Mais alors, de quoi ce festival sera-t-il la manifestation cette année ? Que peut-il bien croître à l’endroit le plus triste au monde ? Dans Physique de la mélancolie (traduit du bulgare par Marie Vrinat-Nikolov, éditions Intervalles, 2016)écrit en partie en réponse à cet article, l’écrivain Guéorgui Gospodinov, invité d’honneur du festival, parcourt et explore avec un enthousiasme lumineux les labyrinthes de cette tristesse, questionnant son origine mais plus encore ses possibilités. Que faire de cette tristesse ? La tuga, la mélancolie bulgare, éprouvée à la découverte que ce qu’on attendait n’arrivera pas et qu’il n’y a pas d’autre vie que celle que l’on a, si elle est comparable à la saudade portugaise ou au hüzün turc, prend une teinte particulière dans un pays « où l’horizon des possibilités a été si souvent recalé, et où les paysages sont faits des ruines “d’idéologies vagues et abstraites” et de leurs promesses manquées, des monuments socialistes croulants aux resorts and apartment  abandonnés du boom ultralibéral des dernières années » ("The Bulgarian sadness of Georgi Gospodinov", The New Yorker). Face à un avenir qui se dérobe sans cesse, Guéorgui Gospodinov propose dans Physique de la mélancolie de non pas chercher refuge dans un passé idéalisé mais d’apprivoiser le présent et de faire de la mélancolie une ressource – n’est-ce pas elle qui donne des yeux pour voir ces choses imperceptibles, infimes, oubliées, tombées dans la marge, donne à mieux sentir, mieux entendre, mieux écouter, à s’attarder, dans un temps alenti, d’une texture plus dense, où tout n’est pas possible mais où tout est. C’est dans ce qui est, perçu avec cette sensibilité particulière qui accompagne la mélancolie, que Guéorgui Gospodinov puise le matériau de son œuvre.

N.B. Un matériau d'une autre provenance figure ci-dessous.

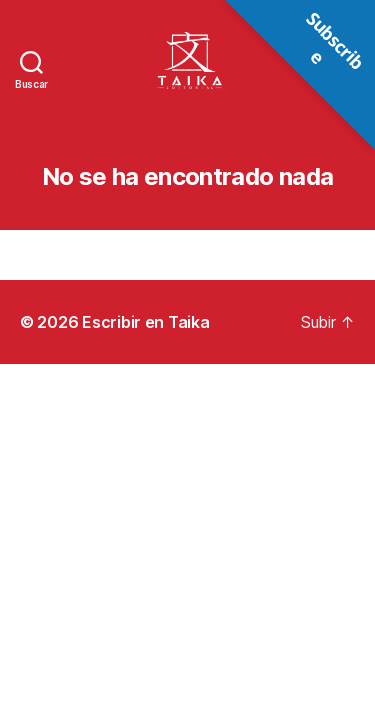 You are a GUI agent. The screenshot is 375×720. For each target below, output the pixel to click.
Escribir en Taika (145, 322) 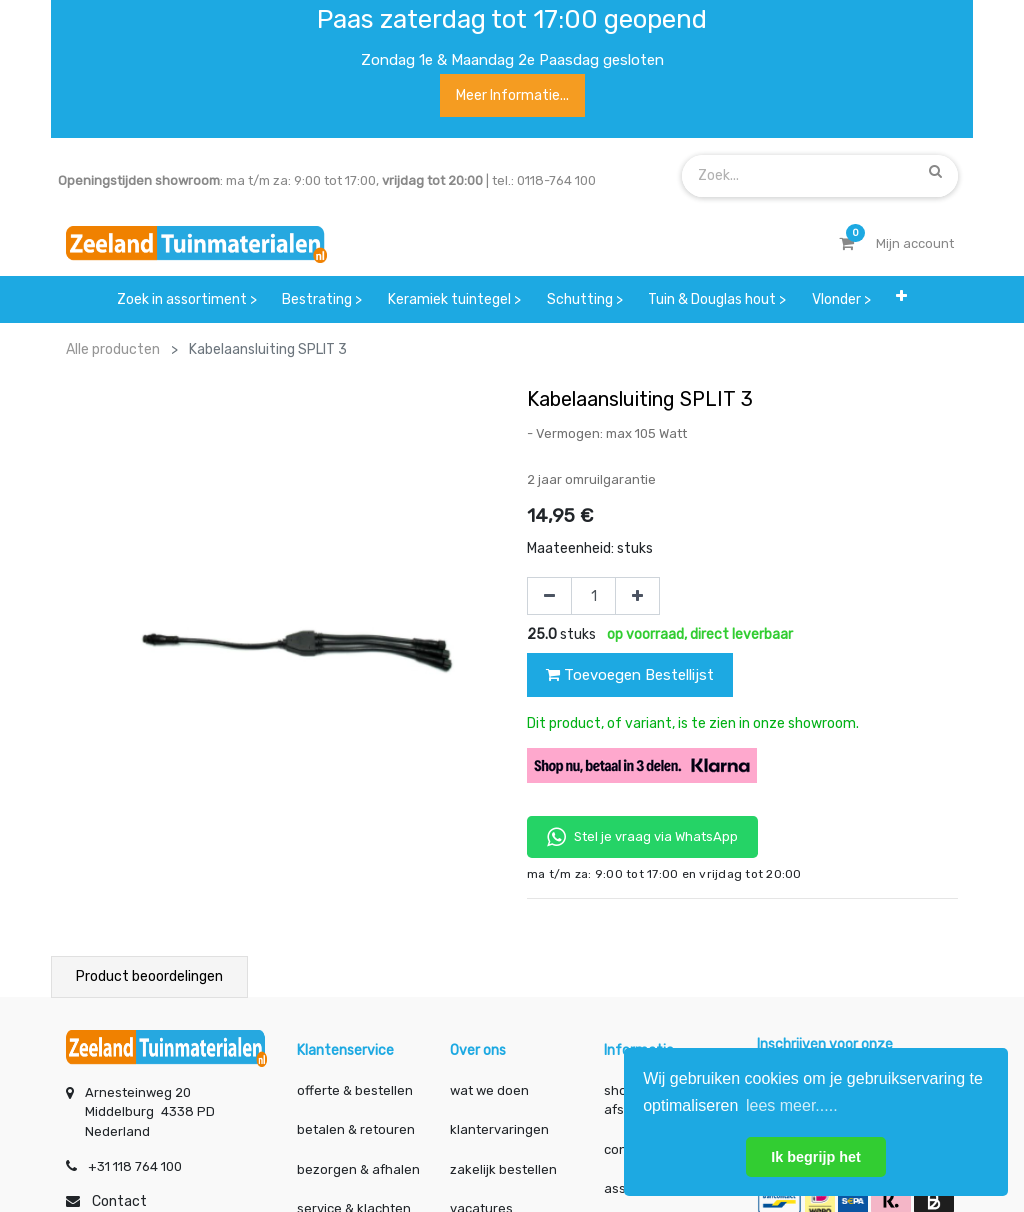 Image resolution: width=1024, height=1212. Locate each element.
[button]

Construire une œuvre qui intègre et transfigure ce qui est, dans sa résonance avec l’Histoire et le récit illisible des demains, en architecte de cette tuga si fertile, voilà peut-être ce qu’ils font tous, écrivains, plasticiens, réalisateurs invités pour cette édition bulgare, depuis leur Sofia « capitale de la tristesse » ou depuis la maison qu’eux ou leurs parents se sont choisie, ailleurs, loin, après avoir fui l’oppression d’une bonne idée tournée à la dictature ; ou, après son écroulement, s’être soustraits à la stagnation d’un entre-deux désespérant, tout en gardant sur leur dos cette première maison qui est celle de l’enfance et d’inarrachables racines.

Au cours des prochains jours seront publiés ici des portraits, des textes, des interviews. Nous proposons, en forme de promenade libre dans le beau programme à venir, d’en éclairer certains aspects.